The plague of the Black Death was one of the most destructive in history; the total body count is estimated to be up to 200 million people across Europe between 1346 and 1353. The hardest hit areas were those that were most densely populated. What was not as well-known, however, was how individual villages and towns were fared in the face of the epidemic.
Research by archaeologists, from the University of Lincoln, may shed some light on this issue.
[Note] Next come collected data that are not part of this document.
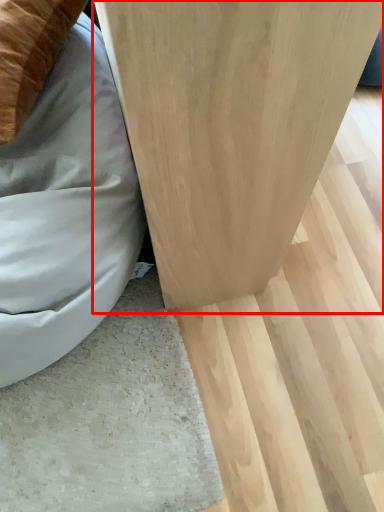 Question: In this image, where is furniture (annotated by the red box) located relative to bean bag chair?

Choices:
 (A) right
 (B) left

Answer: (A) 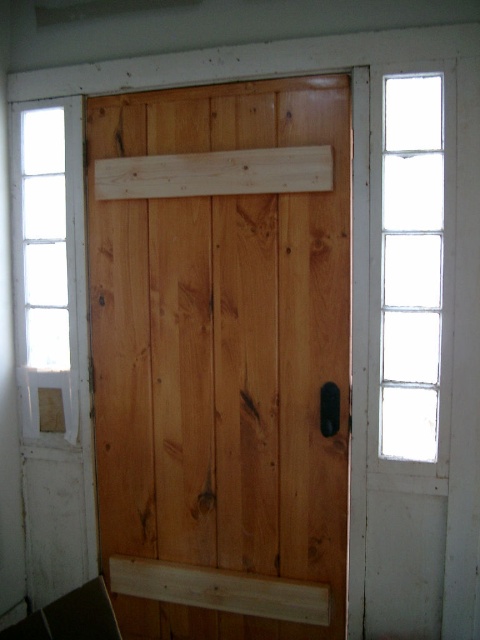 Can you confirm if natural wood barn door at center is positioned to the right of clear glass window at left?

Correct, you'll find natural wood barn door at center to the right of clear glass window at left.

Locate an element on the screen. This screenshot has height=640, width=480. natural wood barn door at center is located at coordinates (223, 356).

Is point (126, 483) positioned before point (31, 140)?

Yes.

Where is `natural wood barn door at center`? This screenshot has width=480, height=640. natural wood barn door at center is located at coordinates (223, 356).

Locate an element on the screen. The image size is (480, 640). natural wood barn door at center is located at coordinates (223, 356).

Measure the distance between natural wood barn door at center and camera.

natural wood barn door at center and camera are 6.71 feet apart.

Which is behind, point (276, 275) or point (384, 172)?

Positioned behind is point (276, 275).

At what (x,y) coordinates should I click in order to perform the action: click on natural wood barn door at center. Please return your answer as a coordinate pair (x, y). Looking at the image, I should click on (223, 356).

Can you confirm if clear glass window at right is positioned to the right of clear glass window at left?

Correct, you'll find clear glass window at right to the right of clear glass window at left.

Find the location of a particular element. This screenshot has height=640, width=480. clear glass window at right is located at coordinates (410, 266).

At what (x,y) coordinates should I click in order to perform the action: click on clear glass window at right. Please return your answer as a coordinate pair (x, y). Looking at the image, I should click on (410, 266). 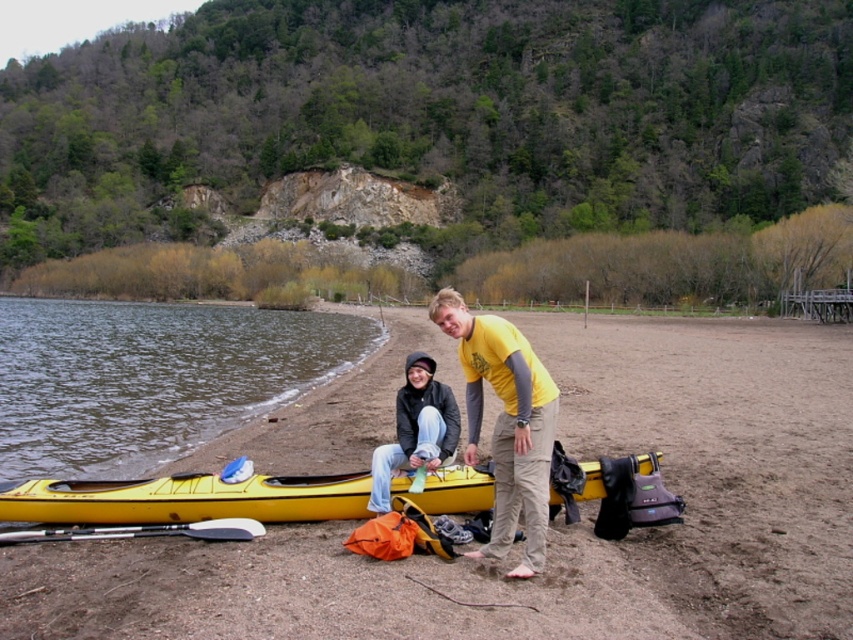 Question: Is brown sandy beach at lower center to the right of yellow plastic water at lower left from the viewer's perspective?

Choices:
 (A) yes
 (B) no

Answer: (A)

Question: Is brown sandy beach at lower center to the left of jeans at center from the viewer's perspective?

Choices:
 (A) no
 (B) yes

Answer: (A)

Question: Based on their relative distances, which object is farther from the matte yellow kayak at center?

Choices:
 (A) yellow matte kayak at lower left
 (B) brown sandy beach at lower center

Answer: (B)

Question: Is yellow matte kayak at lower left wider than matte yellow kayak at center?

Choices:
 (A) yes
 (B) no

Answer: (A)

Question: Based on their relative distances, which object is nearer to the yellow plastic water at lower left?

Choices:
 (A) jeans at center
 (B) yellow matte kayak at lower left
 (C) matte yellow kayak at center

Answer: (B)

Question: Estimate the real-world distances between objects in this image. Which object is farther from the yellow plastic water at lower left?

Choices:
 (A) brown sandy beach at lower center
 (B) yellow matte kayak at lower left
 (C) matte yellow kayak at center
 (D) jeans at center

Answer: (D) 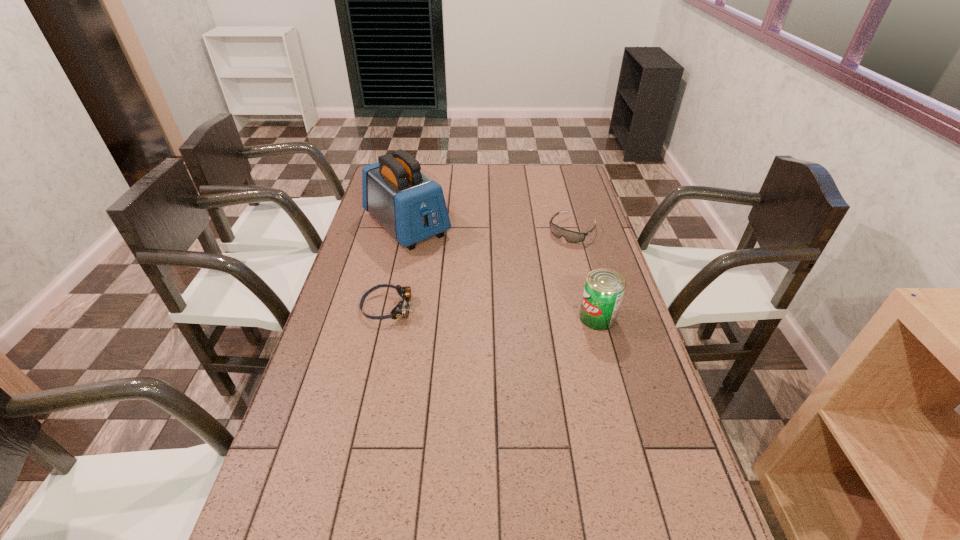 Locate which object ranks in proximity to the right goggles. Please provide its 2D coordinates. Your answer should be formatted as a tuple, i.e. [(x, y)], where the tuple contains the x and y coordinates of a point satisfying the conditions above.

[(604, 288)]

Identify which object is the third closest to the farther goggles. Please provide its 2D coordinates. Your answer should be formatted as a tuple, i.e. [(x, y)], where the tuple contains the x and y coordinates of a point satisfying the conditions above.

[(402, 309)]

The height and width of the screenshot is (540, 960). Identify the location of free space that satisfies the following two spatial constraints: 1. on the front side of the toaster; 2. on the left side of the farther goggles. (405, 230).

The image size is (960, 540). Identify the location of free space that satisfies the following two spatial constraints: 1. on the front side of the second tallest object; 2. on the left side of the right goggles. (596, 318). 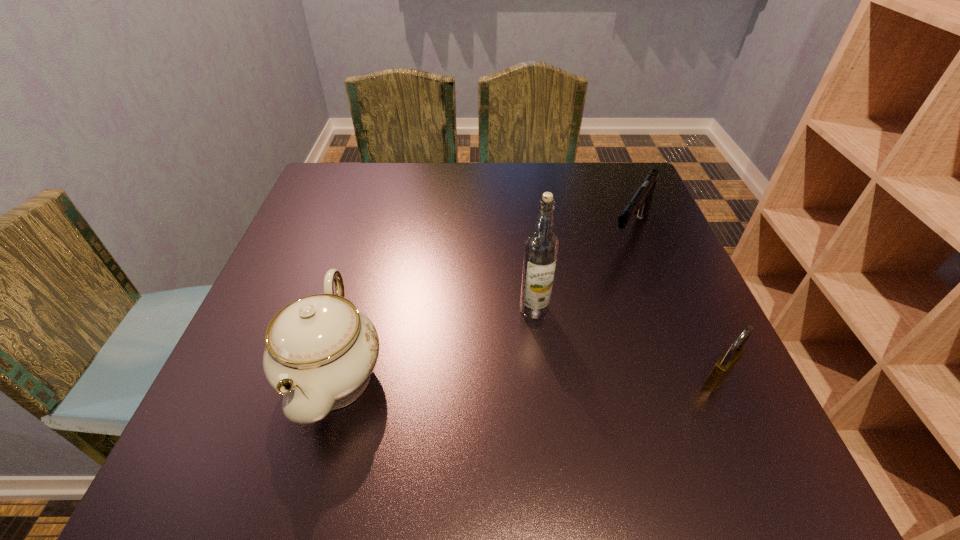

Essentially, they used the amount of broken pottery in a given area as a measure of the presence of human populations. In other words, by studying the pottery in fifty-five rural locations, they could figure out how the populations in those areas were affected.
The lead archaeologist of this study, Professor Carenza Lewis, explained the team’s reasoning. “This new research offers a novel solution to that evidential challenge, using finds of pottery — a highly durable indicator of human presence — as a proxy for population change in a manner that is both scalable and replicable.”
She continued, “This new research suggests there is an almost unlimited reservoir of new evidence capable of revealing change in settlement and demography still surviving beneath today’s rural parishes, towns and villages. Anyone could excavate, anywhere in the UK, Europe or even beyond, and discover how their community fared in the aftermath of the Black Death.”
During the time between 2005 and 2014, archaeologists dug up broken pottery in fifty-five settlements over six counties in the east of England, some of which are inhabited today. The data was gathered from than 2,000 one-meter square test-pits, and the members of the public, with professional archaeological supervision, lent a hand in the excavation.
What researchers found was that overall pottery declined by forty-five percent between the early medieval and the late medieval period. This suggests that entire rural communities were devastated by the plague and that the impact of the disease extended far beyond the more densely populated cities, such as London.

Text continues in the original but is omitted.